Mancavano solo due giorni alla nomina a capitano di Legolas, e il principe aveva passato la maggior parte del suo tempo libero studiando libri su libri per documentarsi in modo appropriato, mentre il resto della giornata lo trascorreva fuori, assieme alle guardie.
Era passata una settimana dal loro ritorno da Imladris, per volere di Legolas che non se la sentiva di ricevere la nomina così subito, senza un’adeguata istruzione e preparazione.
“Sei ancora a studiare? Forse dovresti fermarti, almeno fino a dopodomani”.
Thranduil l’aveva appena raggiunto nella sua stanza, approfittando di uno dei pochi momenti liberi che poteva concedersi, e stava cercando di convincere il figlio a riposarsi un po’.
Legolas chiuse il libro: “Non posso, adar. Mi hai detto tu che devo sapere tutto il possibile, quindi devo continuare”, disse, strofinandosi gli occhi con una mano.
Thranduil prese il libro dalle mani del figlio e lo posò sulla scrivania: “Allora adesso ti ordino di uscire da qui e fare una passeggiata nella foresta, senza pensare a nulla se non al tuo riposo. Ti preoccuperai dopodomani di tutto. Adesso volgi la mente altrove, iôn nîn”, replicò, mettendo poi una mano sulla spalla del figlio.
Legolas si alzò e sorrise: “Va bene. tornerò per l’ora di cena”, disse mentre usciva.
 
Legolas diede un’occhiata agli Elfi presenti: erano parecchi, più di quanti si aspettava.
Ma d’altronde le guardie erano davvero molte.
Il principe si sistemò meglio la sottile corona di mithril, raddrizzandola e impedendo ai suoi capelli di impigliarsi nel metallo, poi prese un profondo respiro e cercò di allentare la tensione.

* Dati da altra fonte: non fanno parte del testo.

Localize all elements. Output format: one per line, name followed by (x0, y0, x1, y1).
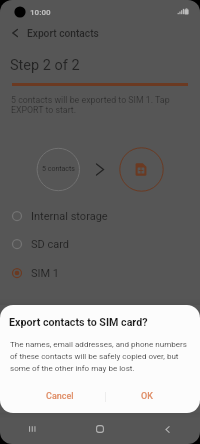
staticText: The names, email addresses, and phone nu… (10, 340, 198, 373)
staticText: SD card (31, 238, 70, 251)
button[interactable]: Navigate up (4, 23, 26, 43)
staticText: OK (141, 391, 153, 402)
staticText: 10:00 (30, 8, 51, 17)
button[interactable]: OK (106, 380, 200, 413)
button[interactable]: Cancel (0, 380, 105, 413)
button[interactable]: SD card (0, 230, 200, 258)
staticText: Cancel (46, 391, 74, 402)
staticText: Export contacts to SIM card? (9, 316, 148, 329)
button[interactable]: SIM 1 (0, 259, 200, 287)
staticText: Internal storage (31, 210, 108, 223)
staticText: Step 2 of 2 (10, 57, 80, 74)
button[interactable]: Back (155, 417, 179, 441)
button[interactable]: Recent apps (21, 417, 45, 441)
staticText: Export contacts (27, 28, 99, 40)
staticText: 5 contacts (40, 165, 77, 173)
staticText: SIM 1 (31, 267, 60, 280)
button[interactable]: Home (88, 417, 112, 441)
button[interactable]: Internal storage (0, 202, 200, 230)
staticText: 5 contacts will be exported to SIM 1. Ta… (11, 95, 196, 115)
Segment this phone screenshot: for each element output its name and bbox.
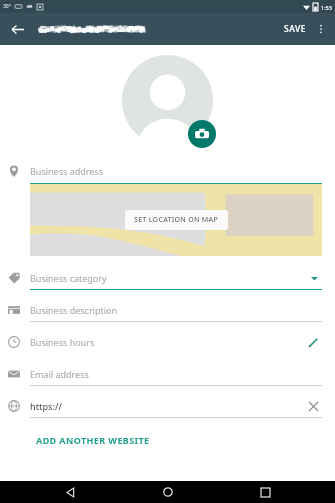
button[interactable]: Email address [0,358,335,390]
button[interactable]: Back [60,482,80,502]
staticText: 30° [3,3,11,10]
button[interactable]: Business category [0,262,335,294]
button[interactable]: Open category list [307,271,321,285]
button[interactable]: More options [311,19,331,39]
staticText: Email address [30,368,89,380]
button[interactable]: Recent apps [255,482,275,502]
staticText: Business category [30,272,107,284]
button[interactable]: Business address [0,158,335,184]
button[interactable]: Clear website [305,398,321,414]
button[interactable]: Edit business hours [305,334,321,350]
button[interactable]: Back [6,18,28,40]
staticText: Business description [30,304,118,316]
button[interactable]: https:// [0,390,335,422]
staticText: https:// [30,400,62,412]
staticText: Business hours [30,336,95,348]
button[interactable]: Change photo [188,120,216,148]
button[interactable]: Business hours [0,326,335,358]
staticText: SAVE [284,23,306,35]
button[interactable]: Business description [0,294,335,326]
staticText: ADD ANOTHER WEBSITE [36,434,150,446]
staticText: SET LOCATION ON MAP [134,215,219,225]
button[interactable]: Profile photo [122,55,213,146]
button[interactable]: Home [158,482,178,502]
button[interactable]: SAVE [279,19,311,39]
button[interactable]: ADD ANOTHER WEBSITE [30,428,156,452]
button[interactable]: SET LOCATION ON MAP [30,184,322,256]
staticText: Business address [30,165,103,177]
button[interactable]: SET LOCATION ON MAP [125,210,228,230]
staticText: 1:53 [321,4,332,11]
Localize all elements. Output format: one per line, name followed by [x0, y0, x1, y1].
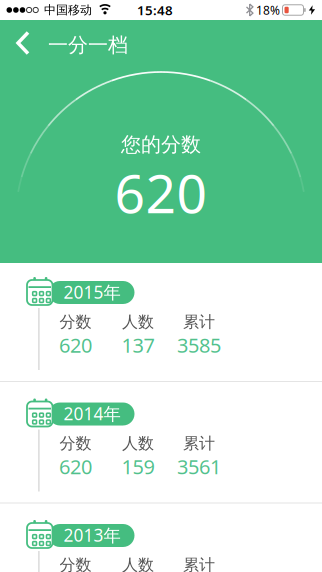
staticText: 分数	[60, 434, 92, 453]
staticText: 620	[114, 157, 208, 228]
staticText: 分数	[60, 312, 92, 332]
staticText: 中国移动	[44, 3, 92, 17]
staticText: 620	[59, 332, 92, 358]
staticText: 人数	[122, 555, 154, 572]
staticText: 2013年	[64, 524, 120, 546]
staticText: 您的分数	[121, 132, 201, 157]
staticText: 15:48	[137, 1, 173, 19]
staticText: 137	[122, 332, 154, 358]
staticText: 累计	[183, 312, 215, 332]
staticText: 18%	[256, 2, 280, 18]
staticText: 一分一档	[48, 33, 128, 57]
staticText: 3561	[177, 453, 221, 480]
staticText: 2015年	[64, 280, 120, 304]
staticText: 2014年	[64, 402, 120, 425]
staticText: 累计	[183, 555, 215, 572]
staticText: 3585	[177, 332, 221, 358]
staticText: 累计	[183, 434, 215, 453]
button[interactable]: Back	[0, 20, 40, 64]
staticText: 159	[122, 453, 154, 480]
staticText: 分数	[60, 555, 92, 572]
staticText: 620	[59, 453, 92, 480]
staticText: 人数	[122, 312, 154, 332]
staticText: 人数	[122, 434, 154, 453]
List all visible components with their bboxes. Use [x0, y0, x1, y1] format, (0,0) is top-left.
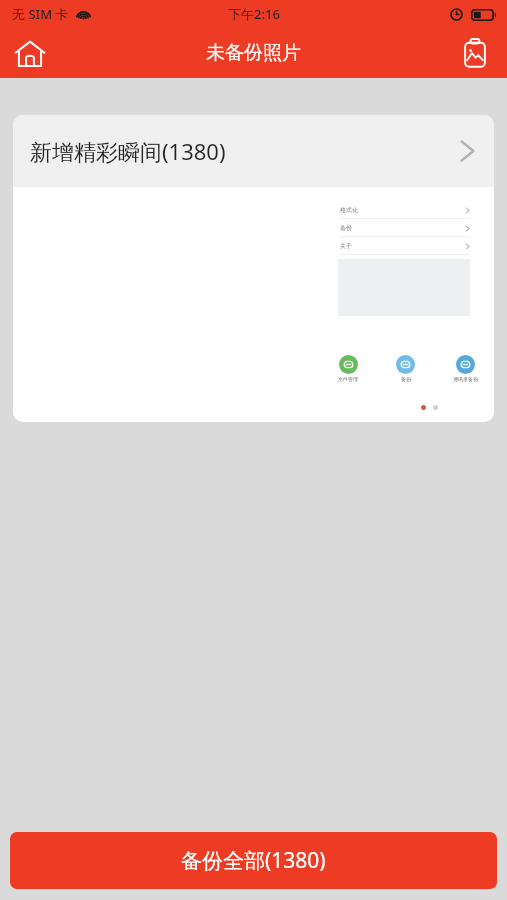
staticText: 新增精彩瞬间(1380)	[30, 136, 226, 166]
button[interactable]	[456, 355, 475, 374]
button[interactable]	[396, 355, 415, 374]
staticText: 格式化	[340, 206, 358, 214]
button[interactable]: 备份全部(1380)	[10, 832, 497, 889]
staticText: 未备份照片	[206, 41, 301, 65]
staticText: 备份	[401, 376, 411, 382]
staticText: 关于	[340, 242, 352, 250]
staticText: 通讯录备份	[453, 376, 478, 382]
button[interactable]: Home	[8, 31, 52, 75]
staticText: 备份全部(1380)	[181, 846, 326, 875]
button[interactable]	[339, 355, 358, 374]
staticText: 无 SIM 卡	[12, 5, 69, 23]
staticText: 备份	[340, 224, 352, 232]
button[interactable]: 关于	[338, 237, 470, 255]
staticText: 下午2:16	[228, 5, 280, 23]
button[interactable]: USB storage photos	[453, 31, 497, 75]
button[interactable]: 格式化	[338, 201, 470, 219]
button[interactable]: 新增精彩瞬间(1380)	[13, 115, 494, 187]
button[interactable]: 备份	[338, 219, 470, 237]
staticText: 文件管理	[338, 376, 358, 382]
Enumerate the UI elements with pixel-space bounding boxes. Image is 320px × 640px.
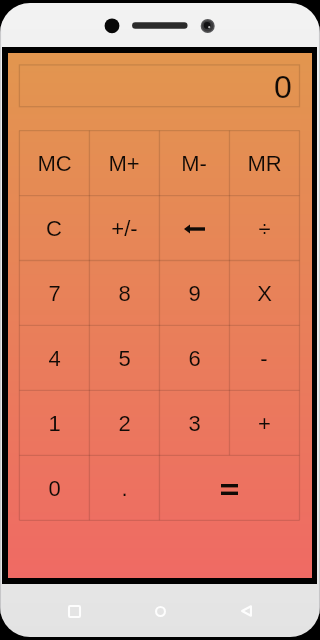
button[interactable]: 9: [159, 261, 229, 326]
staticText: C: [46, 216, 62, 241]
button[interactable]: Equals: [159, 456, 299, 521]
button[interactable]: Home: [136, 587, 184, 635]
button[interactable]: 2: [89, 391, 159, 456]
staticText: 8: [118, 281, 131, 306]
button[interactable]: Backspace: [159, 196, 229, 261]
staticText: 5: [118, 346, 131, 371]
button[interactable]: Back: [222, 587, 270, 635]
button[interactable]: 0: [19, 456, 89, 521]
staticText: MC: [37, 151, 72, 176]
staticText: 7: [48, 281, 61, 306]
staticText: ÷: [258, 216, 271, 241]
staticText: 4: [48, 346, 61, 371]
button[interactable]: C: [19, 196, 89, 261]
staticText: 2: [118, 411, 131, 436]
button[interactable]: 7: [19, 261, 89, 326]
staticText: X: [257, 281, 272, 306]
staticText: 0: [48, 476, 61, 501]
other: Equals: [159, 456, 299, 521]
button[interactable]: 5: [89, 326, 159, 391]
staticText: M+: [108, 151, 140, 176]
button[interactable]: ÷: [229, 196, 299, 261]
staticText: .: [121, 476, 128, 501]
staticText: +/-: [111, 216, 138, 241]
button[interactable]: 8: [89, 261, 159, 326]
staticText: 9: [188, 281, 201, 306]
button[interactable]: .: [89, 456, 159, 521]
button[interactable]: +/-: [89, 196, 159, 261]
button[interactable]: X: [229, 261, 299, 326]
staticText: MR: [247, 151, 282, 176]
staticText: 3: [188, 411, 201, 436]
button[interactable]: 3: [159, 391, 229, 456]
staticText: 1: [48, 411, 61, 436]
button[interactable]: MC: [19, 131, 89, 196]
button[interactable]: -: [229, 326, 299, 391]
staticText: 0: [274, 69, 292, 105]
button[interactable]: Recent apps: [50, 587, 98, 635]
staticText: 6: [188, 346, 201, 371]
staticText: M-: [181, 151, 207, 176]
button[interactable]: 1: [19, 391, 89, 456]
button[interactable]: 0: [19, 65, 299, 107]
button[interactable]: MR: [229, 131, 299, 196]
button[interactable]: 4: [19, 326, 89, 391]
button[interactable]: M+: [89, 131, 159, 196]
button[interactable]: +: [229, 391, 299, 456]
button[interactable]: M-: [159, 131, 229, 196]
staticText: +: [258, 411, 271, 436]
other: Backspace: [159, 196, 229, 261]
staticText: -: [260, 346, 268, 371]
button[interactable]: 6: [159, 326, 229, 391]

Stava per essere nominato Capitano della Guardia, un titolo molto ambito dalla maggior parte degli Elfi del Boscoverde, e uno tra i compiti più impegnativi che esistevano.
Lisciò la veste argentea che indossava e diede uno sguardo alla sala dove si sarebbe svolta la cerimonia, poi distolse l’attenzione e ripassò a mente le parole che avrebbe dovuto rivolgere a suo padre.
Quando la voce del re risuonò, Legolas si preparò ad uscire, ripassando ancora una volta ciò che doveva dire, poi, quando Thranduil disse: “Legolas Thranduilion, fai il tuo ingresso e presentati al popolo di Eryn Galen”, il principe avanzò con passi misurati in mezzo a due ali di Elfi, sia donne che uomini, fino a trovarsi di fronte a suo padre.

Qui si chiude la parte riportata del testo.